Calvino was a part of an experimental literature group known as “OuLiPo” (Ouvroir de Littérature Potentielle) which was formed by writers and mathematicians in France in the 1960s. Its members explored the possibilities for verse and prose written under predetermined structural constraints.
OuLiPo’s focus was not new but rather a continuation of the centuries-old practice of studying mathematics and poetry together. The10th-century Indian mathematician Halayudha, for example, wrote extensively about combinatorial mathematics in his studies of Sanskrit prosody. In his writing he presented the construction of what’s now known in the West as Pascal’s triangle as a way of generalizing possibility for poetic metres. Even earlier than Halayudha in around the 2nd or 3rd century BCE, another Indian mathematician Pingala wrote the Chandaḥśāstra, a treatise on Sanskrit poetry. The Chandaḥśāstra contains an algorithm for calculating powers of 2, discussions of the Fibonacci numbers, one of the earliest uses of the number 0 and descriptions of binary numeral systems.
Outside of rigorous studies of meter and form, mathematicians have for a long time dabbled in poetry in other ways. Archimedes’ famous cattle problem was presented as a poem in a letter to Eratosthenes, and the 16th-century mathematician Tartaglia revealed his discovery of how to solve certain kinds of cubic equations in a poem to another mathematician.
Aside from its structure, I also find Calvino’s novel to be beautiful for the ways its abstractions and images extend themselves in my mind to my own invisible cities. For me, studying math often feels like being led through unknown parts of unseen cities, or like trying to untangle architectural blueprints of the buildings within familiar cities. Sometimes studying math feels like no more (or no less) than standing in the shadow of one of these buildings, unable to see the top and unsure of where the entrance is or even what lies inside.
“For me, studying math often feels like being led through unknown parts of unseen cities, or like trying to untangle architectural blueprints of the buildings within familiar cities.”
When describing the fictional city of Zaira, Marco Polo says to the Khan, “I could tell you how many steps make up the streets…and the degree of the arcades’ curves … but I already know this would be the same as telling you nothing. The city does not consist of this, but of relationships between the measurements of its space and the events of its past …” I wrote about metric spaces last semester as an example of a structure in math that is defined by how distance is measured within the space. This semester I’m taking a class in measure theory where most of the stories begin with “Let (X, A, μ) be a measure space …” A measure space is defined by a measure. It is not something imposed on the space afterwards the space is created; it is an essential characteristic of the space. Just as the measure defines the measure space, measurements between objects in the city of Zaira define Zaira.

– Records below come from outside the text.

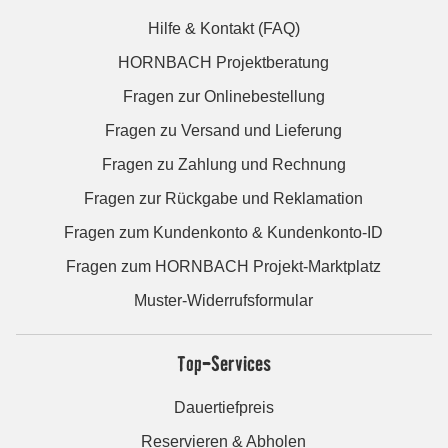
Hilfe & Kontakt (FAQ)
HORNBACH Projektberatung
Fragen zur Onlinebestellung
Fragen zu Versand und Lieferung
Fragen zu Zahlung und Rechnung
Fragen zur Rückgabe und Reklamation
Fragen zum Kundenkonto & Kundenkonto-ID
Fragen zum HORNBACH Projekt-Marktplatz
Muster-Widerrufsformular
Top-Services
Dauertiefpreis
Reservieren & Abholen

Later, while describing the city of Tamara, Marco Polo says, “Your gaze scans the streets as if they were written pages: the city says everything you must think, makes you repeat her discourse, and while you believe you are visiting Tamara you are only recording the names with which she defines herself and all her parts.” The predominant feeling I’ve had this semester in my measure theory class has been bafflement. As I struggle through writing proofs for homework assignments I find myself reading and re-reading definitions and theorems in attempts to properly internalize ideas. While I may believe I am visiting the invisible city of measure theory, most of the time at my level I am only recording the names that define it and all its parts in the hopes of building a clearer image of the city in my mind.
“While I may believe I am visiting the invisible city of measure theory, most of the time at my level I am only recording the names that define it and all its parts in the hopes of building a clearer image of the city in my mind.”
Although measure theory often perplexes me, Calvino offers a reminder that there is immeasurable value in being lost in unfamiliarity. He writes, ”… the more one was lost in unfamiliar quarters of distant cities, the more one understood the other cities he had crossed to arrive there …” While there are many concepts in measure theory that I still barely understand, I now have a much deeper appreciation for concepts I’ve seen previously and which I now know were only specific cases of more generalizable, and perhaps therefore more sublime, results.
As an undergraduate, most of the invisible cities of mathematics in my mind are at best skeletal.
Even so, they’re there, sometimes on their own and sometimes as parts of others: cities of memory, hidden cities, cities of names, cities of eyes. Our invisible cities — the sciences we study, the languages we think in, the ideas we ponder, the art we devote ourselves to, the stories we learn and re-tell, the wisdom we seek — subliminally define our notions of potentiality. As a result, they characterize our creativity.